Task:
Only the lines below from the one with "Intervention with Black Face" through the one with "your customer service representatives list" are to be written out, exactly and without any images.

Data excerpts
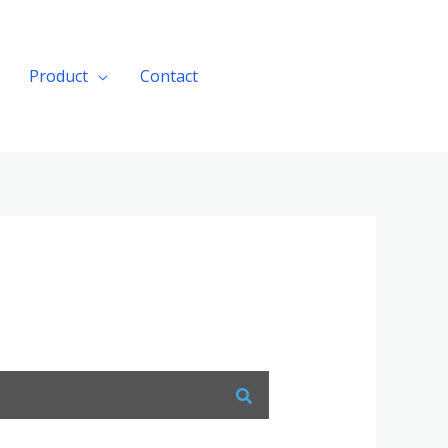
Product
Contact
Get A Quote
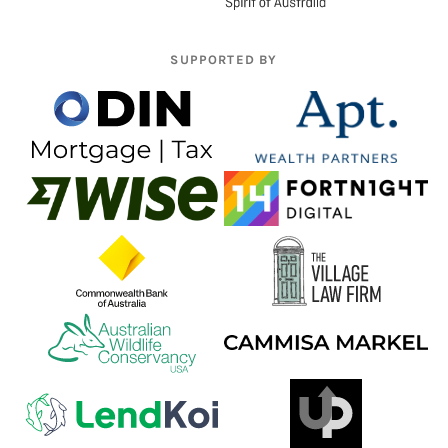
SUPPORTED BY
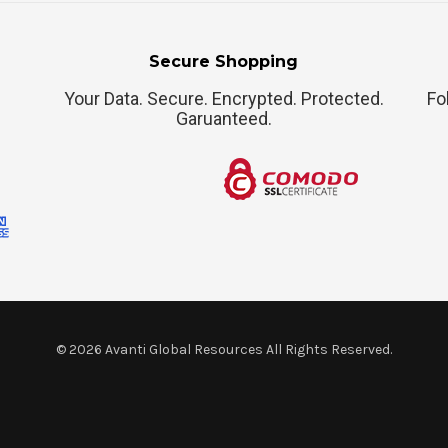
Secure Shopping
Your Data. Secure. Encrypted. Protected.
Fo
Garuanteed.
©
2026
Avanti Global Resources All Rights Reserved.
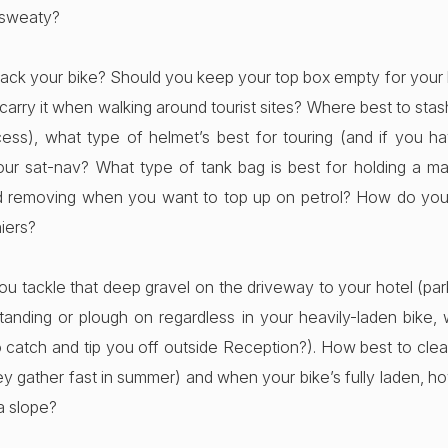
 sweaty?
ack your bike? Should you keep your top box empty for your
carry it when walking around tourist sites? Where best to st
cess), what type of helmet’s best for touring (and if you h
our sat-nav? What type of tank bag is best for holding a map
nd removing when you want to top up on petrol? How do you
niers?
u tackle that deep gravel on the driveway to your hotel (park
tanding or plough on regardless in your heavily-laden bike, w
o catch and tip you off outside Reception?). How best to clea
ey gather fast in summer) and when your bike’s fully laden, h
 a slope?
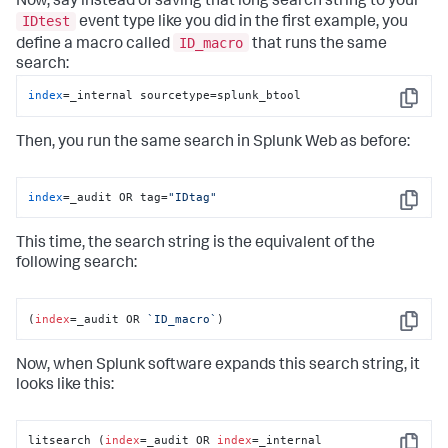
Now, say instead of saving that long search string to your
IDtest
event type like you did in the first example, you
ID_macro
define a macro called
that runs the same
search:
index
=_internal sourcetype=splunk_btool
Copy
Then, you run the same search in Splunk Web as before:
index
=_audit OR tag=
"IDtag"
Copy
This time, the search string is the equivalent of the
following search:
(
index
=_audit OR 
`ID_macro`
)
Copy
Now, when Splunk software expands this search string, it
looks like this:
litsearch (
index
=_audit OR 
index
=_internal 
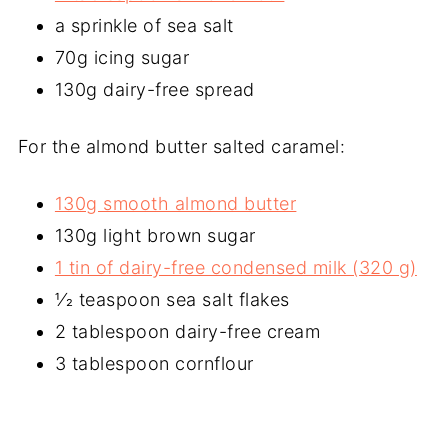
a sprinkle of sea salt
70g icing sugar
130g dairy-free spread
For the almond butter salted caramel:
130g smooth almond butter
130g light brown sugar
1 tin of dairy-free condensed milk (320 g)
1⁄2 teaspoon sea salt flakes
2 tablespoon dairy-free cream
3 tablespoon cornflour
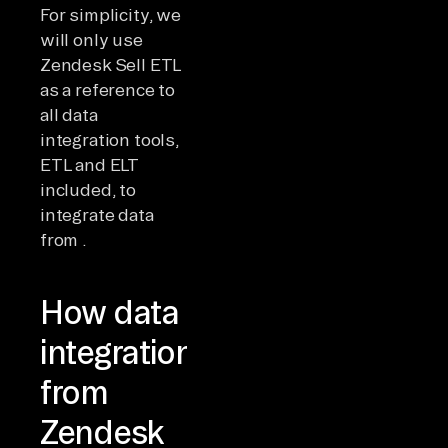
For simplicity, we
will only use
Zendesk Sell ETL
as a reference to
all data
integration tools,
ETL and ELT
included, to
integrate data
from .
How data
integration
from
Zendesk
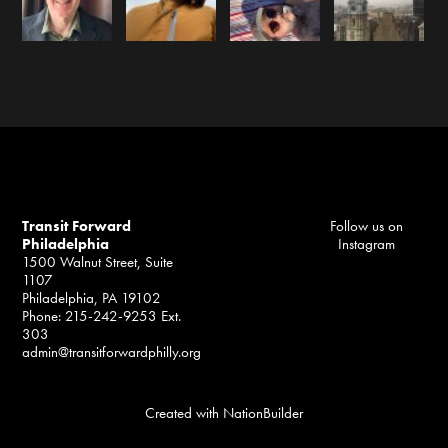
Transit Forward
Follow us on
Philadelphia
Instagram
1500 Walnut Street, Suite
1107
Philadelphia, PA 19102
Phone: 215-242-9253 Ext.
303
admin@transitforwardphilly.org
Created with
NationBuilder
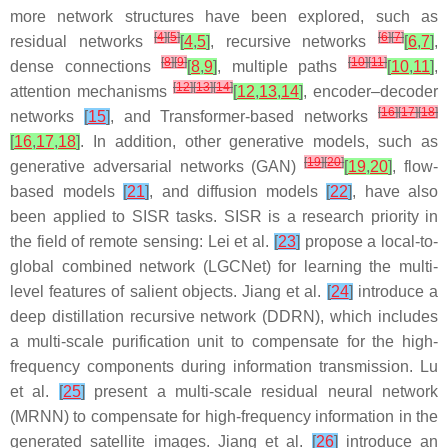
more network structures have been explored, such as
[
4
]
[
5
]
[
6
]
[
7
]
residual networks
[
4
,
5
]
, recursive networks
[
6
,
7
]
,
[
8
]
[
9
]
[
10
]
[
11
]
dense connections
[
8
,
9
]
, multiple paths
[
10
,
11
]
,
[
12
]
[
13
]
[
14
]
attention mechanisms
[
12
,
13
,
14
]
, encoder–decoder
[
16
]
[
17
]
[
18
]
networks
[
15
]
, and Transformer-based networks
[
16
,
17
,
18
]
. In addition, other generative models, such as
[
19
]
[
20
]
generative adversarial networks (GAN)
[
19
,
20
]
, flow-
based models
[
21
]
, and diffusion models
[
22
]
, have also
been applied to SISR tasks. SISR is a research priority in
the field of remote sensing: Lei et al.
[
23
]
propose a local-to-
global combined network (LGCNet) for learning the multi-
level features of salient objects. Jiang et al.
[
24
]
introduce a
deep distillation recursive network (DDRN), which includes
a multi-scale purification unit to compensate for the high-
frequency components during information transmission. Lu
et al.
[
25
]
present a multi-scale residual neural network
(MRNN) to compensate for high-frequency information in the
generated satellite images. Jiang et al.
[
26
]
introduce an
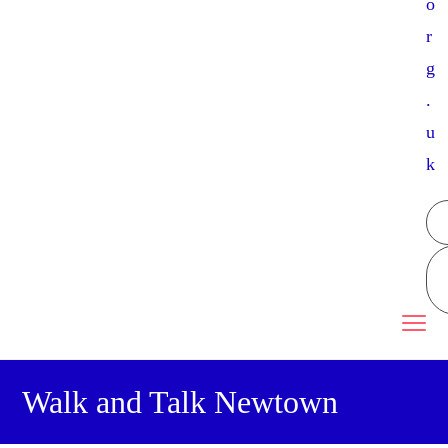
o
r
g
.
u
k
Walk and Talk Newtown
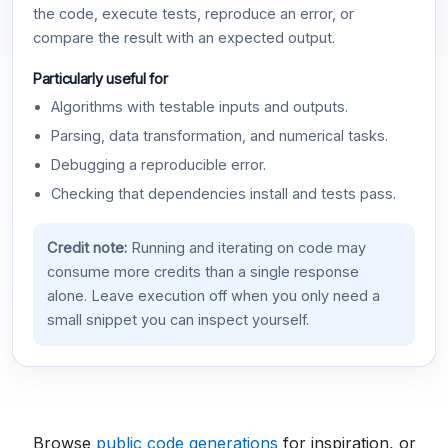
the code, execute tests, reproduce an error, or
compare the result with an expected output.
Particularly useful for
Algorithms with testable inputs and outputs.
Parsing, data transformation, and numerical tasks.
Debugging a reproducible error.
Checking that dependencies install and tests pass.
Credit note:
Running and iterating on code may
consume more credits than a single response
alone. Leave execution off when you only need a
small snippet you can inspect yourself.
Browse
public code generations
for inspiration, or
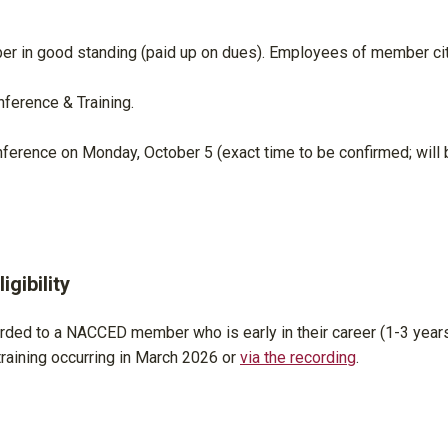
r in good standing (paid up on dues). Employees of member ci
ference & Training.
nference on Monday, October 5 (exact time to be confirmed; will 
gibility
rded to a NACCED member who is early in their career (1-3 years
aining occurring in March 2026 or
via the recording
.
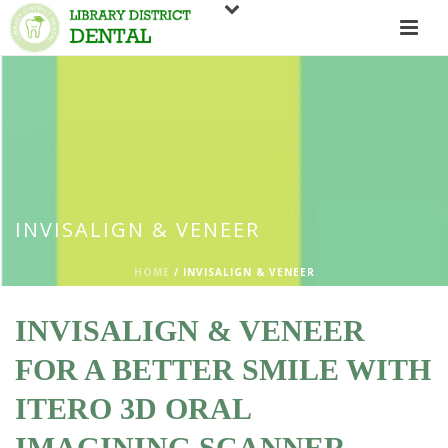
INVISALIGN & VENEER
HOME
/
INVISALIGN & VENEER
INVISALIGN & VENEER
FOR A BETTER SMILE WITH
ITERO 3D ORAL
IMAGINING SCANNER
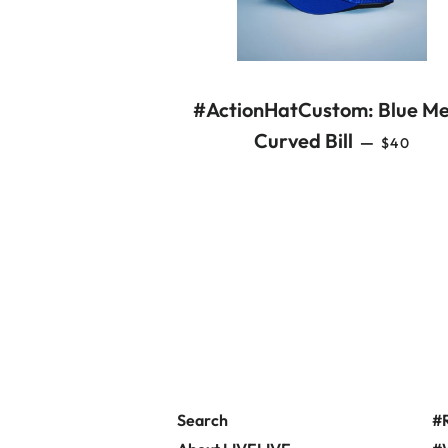
#ActionHatCustom: Blue M
REGULA
Curved Bill
—
$40
Search
#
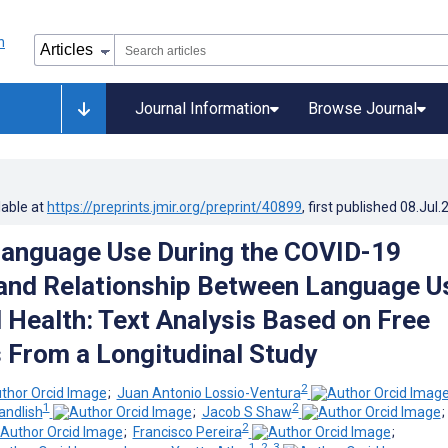
Journal Information
Browse Journal
lable at
https://preprints.jmir.org/preprint/40899
, first published
08.Jul.
Language Use During the COVID-19
and Relationship Between Language U
 Health: Text Analysis Based on Free
From a Longitudinal Study
2
;
Juan Antonio Lossio-Ventura
1
2
ndlish
;
Jacob S Shaw
2
;
Francisco Pereira
;
1, 2, 3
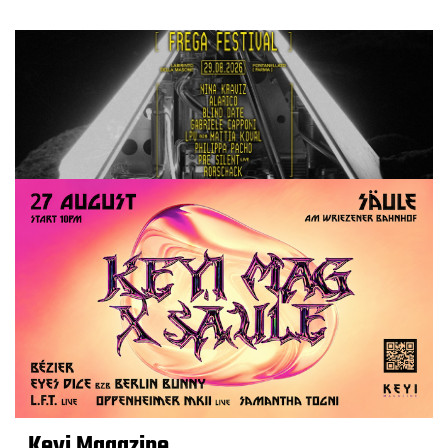
Keyi Magazine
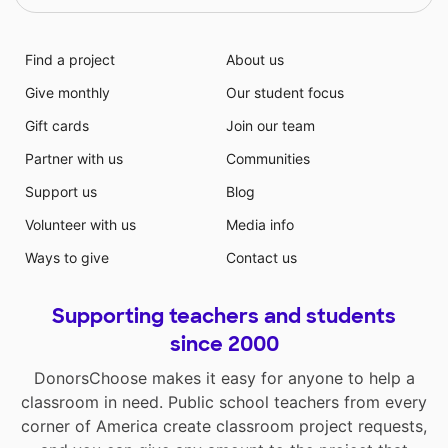
Find a project
About us
Give monthly
Our student focus
Gift cards
Join our team
Partner with us
Communities
Support us
Blog
Volunteer with us
Media info
Ways to give
Contact us
Supporting teachers and students
since 2000
DonorsChoose makes it easy for anyone to help a
classroom in need. Public school teachers from every
corner of America create classroom project requests,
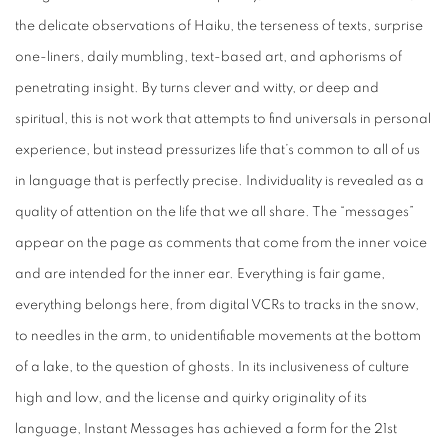
the delicate observations of Haiku, the terseness of texts, surprise
one-liners, daily mumbling, text-based art, and aphorisms of
penetrating insight. By turns clever and witty, or deep and
spiritual, this is not work that attempts to find universals in personal
experience, but instead pressurizes life that’s common to all of us
in language that is perfectly precise. Individuality is revealed as a
quality of attention on the life that we all share. The “messages”
appear on the page as comments that come from the inner voice
and are intended for the inner ear. Everything is fair game,
everything belongs here, from digital VCRs to tracks in the snow,
to needles in the arm, to unidentifiable movements at the bottom
of a lake, to the question of ghosts. In its inclusiveness of culture
high and low, and the license and quirky originality of its
language,
Instant Messages
has achieved a form for the 21st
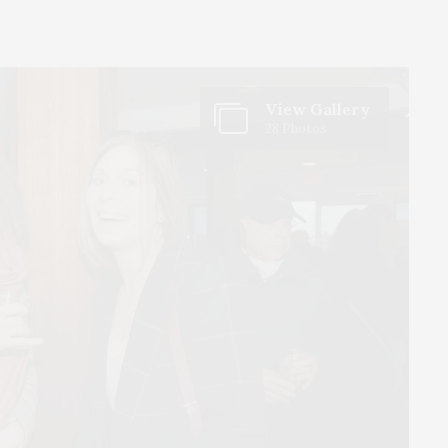
View Gallery
28 Photos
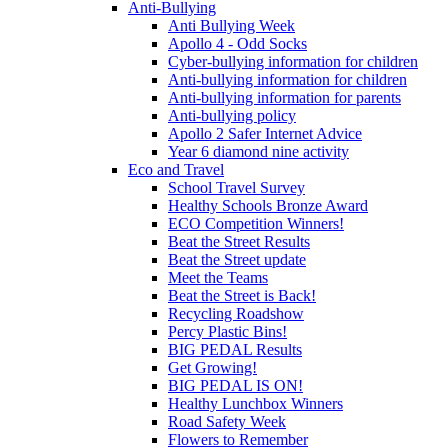
Anti-Bullying
Anti Bullying Week
Apollo 4 - Odd Socks
Cyber-bullying information for children
Anti-bullying information for children
Anti-bullying information for parents
Anti-bullying policy
Apollo 2 Safer Internet Advice
Year 6 diamond nine activity
Eco and Travel
School Travel Survey
Healthy Schools Bronze Award
ECO Competition Winners!
Beat the Street Results
Beat the Street update
Meet the Teams
Beat the Street is Back!
Recycling Roadshow
Percy Plastic Bins!
BIG PEDAL Results
Get Growing!
BIG PEDAL IS ON!
Healthy Lunchbox Winners
Road Safety Week
Flowers to Remember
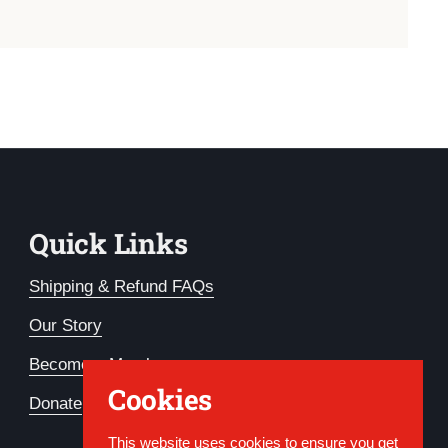
Quick Links
Shipping & Refund FAQs
Our Story
Become a Member
Cookies
Donate
This website uses cookies to ensure you get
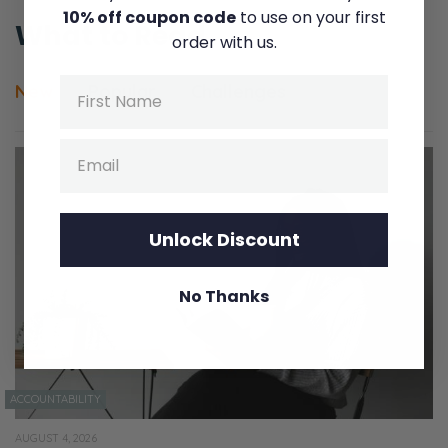
10% off coupon code
to use on your first
What to Read
order with us.
Name
New
Popular
Challenges
Email
Unlock Discount
No Thanks
ACCOUNTABILITY
AUGUST 4, 2026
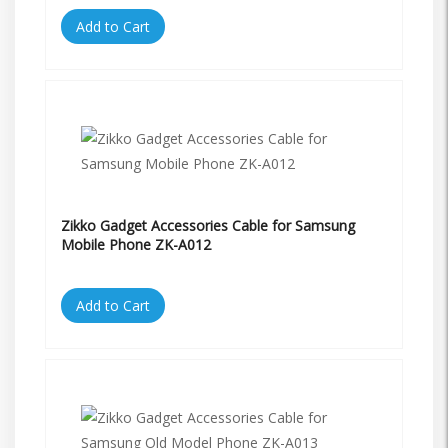
Add to Cart
Zikko Gadget Accessories Cable for Samsung
Mobile Phone ZK-A012
Add to Cart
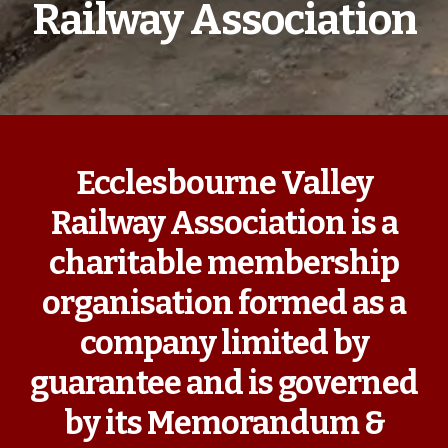
Railway Association
Ecclesbourne Valley
Railway Association is a
charitable membership
organisation formed as a
company limited by
guarantee and is governed
by its Memorandum &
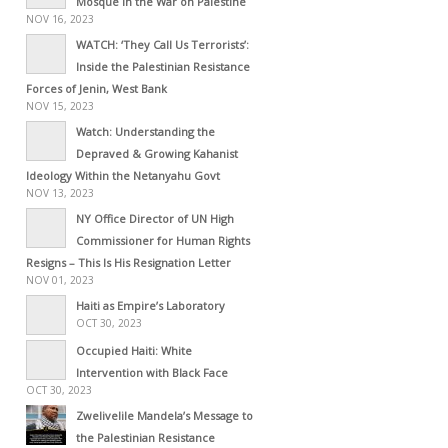
Mosque in the War on Palestine
NOV 16, 2023
WATCH: ‘They Call Us Terrorists’:
Inside the Palestinian Resistance
Forces of Jenin, West Bank
NOV 15, 2023
Watch: Understanding the
Depraved & Growing Kahanist
Ideology Within the Netanyahu Govt
NOV 13, 2023
NY Office Director of UN High
Commissioner for Human Rights
Resigns – This Is His Resignation Letter
NOV 01, 2023
Haiti as Empire’s Laboratory
OCT 30, 2023
Occupied Haiti: White
Intervention with Black Face
OCT 30, 2023
Zwelivelile Mandela’s Message to
the Palestinian Resistance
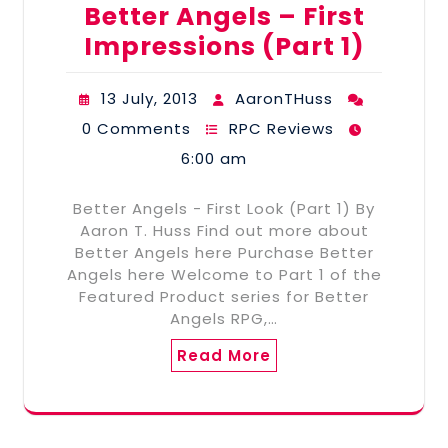
Better Angels – First
Impressions (Part 1)
13 July, 2013
AaronTHuss
0 Comments
RPC Reviews
6:00 am
Better Angels - First Look (Part 1) By
Aaron T. Huss Find out more about
Better Angels here Purchase Better
Angels here Welcome to Part 1 of the
Featured Product series for Better
Angels RPG,…
Read More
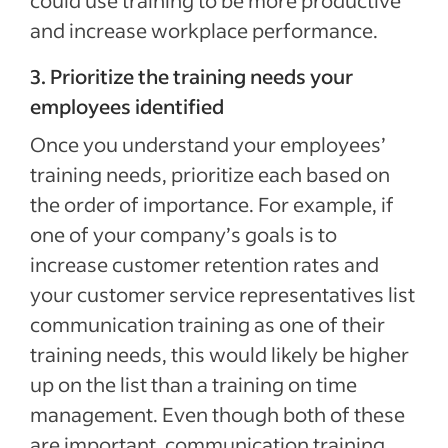
could use training to be more productive
and increase workplace performance.
3. Prioritize the training needs your
employees identified
Once you understand your employees’
training needs, prioritize each based on
the order of importance. For example, if
one of your company’s goals is to
increase customer retention rates and
your customer service representatives list
communication training as one of their
training needs, this would likely be higher
up on the list than a training on time
management. Even though both of these
are important, communication training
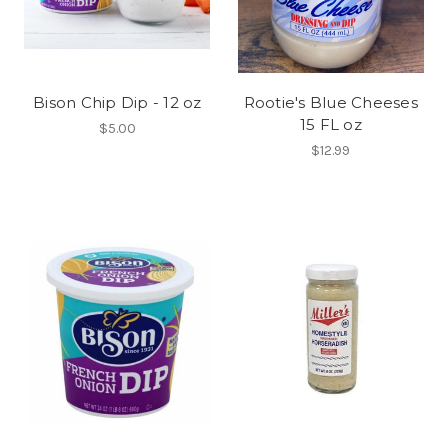
Bison Chip Dip - 12 oz
Rootie's Blue Cheeses
15 FL oz
$5.00
$12.99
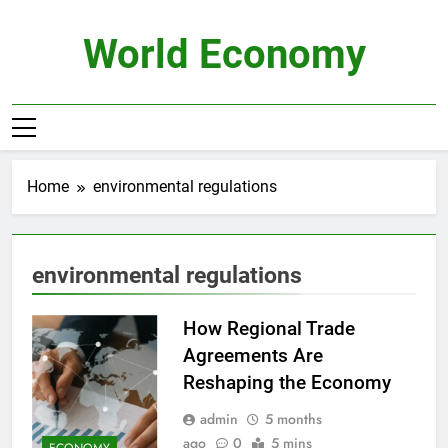
Skip
to
World Economy
content
Home
environmental regulations
environmental regulations
How Regional Trade
Agreements Are
Reshaping the Economy
admin
5 months
ago
0
5 mins
ECONOMY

Response area:
Intervention with Black Face
OCT 30, 2023
Zwelivelile Mandela’s Message to
the Palestinian Resistance
Better Angels – First
Impressions (Part 1)
13 July, 2013
AaronTHuss
0 Comments
RPC Reviews
6:00 am
Better Angels - First Look (Part 1) By
Aaron T. Huss Find out more about
Better Angels here Purchase Better
Angels here Welcome to Part 1 of the
Featured Product series for Better
Angels RPG,…
Read More
could use training to be more productive
and increase workplace performance.
3. Prioritize the training needs your
employees identified
Once you understand your employees’
training needs, prioritize each based on
the order of importance. For example, if
one of your company’s goals is to
increase customer retention rates and
your customer service representatives list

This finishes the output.